Gradually Add small amounts of the liquids to the bowl while tossing it with a fork –  STOP ADDING WATER the second the dough looks “SHAGGY”.  You want to see chunks of butter/shortening! As the chunks of the fat melt, the steam will cause air pockets ~ that’s what causes the flakiness!

Dump the bowl onto the counter, divide and carefully press into 2 disks (BE CAREFUL NOT TO KNEAD OR OVERWORK – that will make the dough tough).

Wrap each disk in plastic wrap and refrigerate for a couple hours.  Alternatively, dough can be kept refrigerated for a couple of days or frozen for months.

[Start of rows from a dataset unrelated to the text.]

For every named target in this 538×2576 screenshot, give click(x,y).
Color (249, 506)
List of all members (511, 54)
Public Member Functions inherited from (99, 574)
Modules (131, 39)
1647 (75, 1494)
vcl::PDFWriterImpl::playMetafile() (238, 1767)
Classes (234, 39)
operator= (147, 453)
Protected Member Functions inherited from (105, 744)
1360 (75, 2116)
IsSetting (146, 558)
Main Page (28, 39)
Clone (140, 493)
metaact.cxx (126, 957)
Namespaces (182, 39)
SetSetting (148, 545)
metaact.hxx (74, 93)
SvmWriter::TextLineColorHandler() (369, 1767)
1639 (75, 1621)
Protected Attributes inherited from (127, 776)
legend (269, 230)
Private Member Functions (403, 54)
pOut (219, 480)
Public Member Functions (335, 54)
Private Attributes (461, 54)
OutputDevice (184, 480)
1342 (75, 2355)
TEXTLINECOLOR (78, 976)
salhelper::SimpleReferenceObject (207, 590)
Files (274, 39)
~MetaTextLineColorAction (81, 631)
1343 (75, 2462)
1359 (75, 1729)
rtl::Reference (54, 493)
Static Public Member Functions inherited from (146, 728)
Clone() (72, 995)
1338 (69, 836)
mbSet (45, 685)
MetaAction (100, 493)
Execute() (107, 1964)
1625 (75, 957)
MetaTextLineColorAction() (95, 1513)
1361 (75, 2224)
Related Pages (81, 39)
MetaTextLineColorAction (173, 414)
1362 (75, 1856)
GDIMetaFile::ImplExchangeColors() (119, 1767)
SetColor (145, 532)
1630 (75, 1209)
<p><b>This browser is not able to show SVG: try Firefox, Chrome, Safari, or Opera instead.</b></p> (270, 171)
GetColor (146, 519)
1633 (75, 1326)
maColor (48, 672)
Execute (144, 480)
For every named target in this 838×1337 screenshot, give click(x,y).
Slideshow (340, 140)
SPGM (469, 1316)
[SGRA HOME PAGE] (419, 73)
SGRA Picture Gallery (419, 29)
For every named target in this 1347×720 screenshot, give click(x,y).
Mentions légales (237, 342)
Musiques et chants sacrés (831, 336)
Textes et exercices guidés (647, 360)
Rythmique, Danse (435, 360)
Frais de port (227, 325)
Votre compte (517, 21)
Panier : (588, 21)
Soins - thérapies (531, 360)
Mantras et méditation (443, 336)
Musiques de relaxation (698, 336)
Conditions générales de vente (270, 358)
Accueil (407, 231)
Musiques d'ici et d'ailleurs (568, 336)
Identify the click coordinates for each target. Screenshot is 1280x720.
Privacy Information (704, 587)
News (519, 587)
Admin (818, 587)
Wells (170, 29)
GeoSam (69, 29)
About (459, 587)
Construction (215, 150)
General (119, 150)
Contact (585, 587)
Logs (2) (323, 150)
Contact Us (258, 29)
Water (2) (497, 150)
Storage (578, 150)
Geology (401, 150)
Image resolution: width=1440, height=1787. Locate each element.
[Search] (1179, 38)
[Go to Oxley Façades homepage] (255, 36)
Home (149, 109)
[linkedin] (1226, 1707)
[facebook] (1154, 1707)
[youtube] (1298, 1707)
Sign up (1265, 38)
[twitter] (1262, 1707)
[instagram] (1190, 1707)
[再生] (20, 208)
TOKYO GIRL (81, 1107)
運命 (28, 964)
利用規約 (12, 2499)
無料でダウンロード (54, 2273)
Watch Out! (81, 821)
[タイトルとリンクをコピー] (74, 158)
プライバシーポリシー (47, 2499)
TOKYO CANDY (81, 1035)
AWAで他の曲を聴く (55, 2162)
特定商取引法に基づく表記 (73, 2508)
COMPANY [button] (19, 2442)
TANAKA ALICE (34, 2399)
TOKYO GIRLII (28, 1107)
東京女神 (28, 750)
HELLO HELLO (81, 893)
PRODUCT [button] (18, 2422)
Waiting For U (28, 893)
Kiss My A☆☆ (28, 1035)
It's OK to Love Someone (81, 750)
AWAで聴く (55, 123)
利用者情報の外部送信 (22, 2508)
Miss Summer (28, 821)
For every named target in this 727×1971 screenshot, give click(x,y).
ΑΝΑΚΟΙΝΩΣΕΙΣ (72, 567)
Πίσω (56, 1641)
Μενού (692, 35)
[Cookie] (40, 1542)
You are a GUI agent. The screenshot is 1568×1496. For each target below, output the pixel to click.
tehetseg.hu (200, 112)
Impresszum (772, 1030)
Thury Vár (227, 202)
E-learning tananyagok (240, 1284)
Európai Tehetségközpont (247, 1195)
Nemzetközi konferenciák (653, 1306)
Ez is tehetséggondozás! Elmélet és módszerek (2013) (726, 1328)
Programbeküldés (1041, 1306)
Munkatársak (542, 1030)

Unwrap one disk of COLD dough, leaving it on the plastic wrap.  Dust lightly with flour and roll out into a circle.


Start in the center and roll towards the outside.  Pick up the dough and rotate slightly. Rotating keeps the dough from sticking.  Add a dusting of flour if necessary.  Repeat this process of rolling and rotating until the dough is circular and rolled fairly thin and is slightly larger than your pie pan.

(If you are confident to roll directly onto the counter, lightly dust the counter with flour and follow the above directions.)


Place your pan near the dough you’ve rolled out.  Now, pick up the plastic wrap and flop it over onto the pan.  Pull the plastic wrap off to release.

(If you’ve rolled your dough on the counter, place the pie pan near by the dough.  Fold your dough in ½ and then pick it up and place in 1/2 of pie pan.  Unfold the other 1/2 of dough.)


If this is going to be an opened-faced, crumb topped pie or custard filled pie, you can finish the edges of your crust: Fold the edges under all around the rim of the pie pan.  Using a fork, mark the edges all around the crust, or use your thumb to press indentations all around your crust.

If this is going to be a double crust pie, place the filling in crust and repeat the rolling process to make the top crust.  Then follow the above directions for finishing your crust.